* TASK ITEM: Please work out how many lines in the records below include the word "폐지하고", and reply with that number only.

* ENTRIES PROVIDED:
○ ○ ○ ○ ○ ○ ○

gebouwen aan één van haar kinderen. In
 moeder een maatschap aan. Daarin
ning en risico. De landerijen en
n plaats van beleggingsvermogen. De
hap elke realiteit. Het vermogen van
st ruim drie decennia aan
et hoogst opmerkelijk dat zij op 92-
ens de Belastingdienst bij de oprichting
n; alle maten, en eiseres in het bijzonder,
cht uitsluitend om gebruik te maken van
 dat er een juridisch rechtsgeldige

○ ○ ○ ○ ○ ○ ○

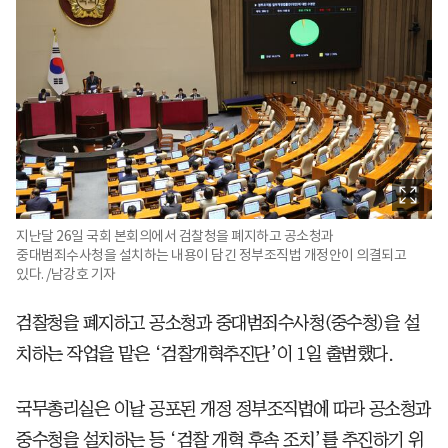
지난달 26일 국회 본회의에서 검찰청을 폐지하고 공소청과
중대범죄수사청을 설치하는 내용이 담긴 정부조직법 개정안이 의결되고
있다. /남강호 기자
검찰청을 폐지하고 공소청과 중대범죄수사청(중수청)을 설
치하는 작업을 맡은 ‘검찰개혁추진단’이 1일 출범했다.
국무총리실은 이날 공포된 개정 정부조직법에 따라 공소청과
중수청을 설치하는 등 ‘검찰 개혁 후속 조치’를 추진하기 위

○ ○ ○ ○ ○ ○ ○

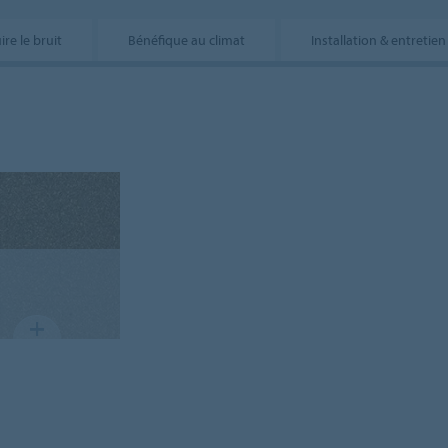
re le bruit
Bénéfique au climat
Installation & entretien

○ ○ ○ ○ ○ ○ ○

* TASK SOLUTION: 2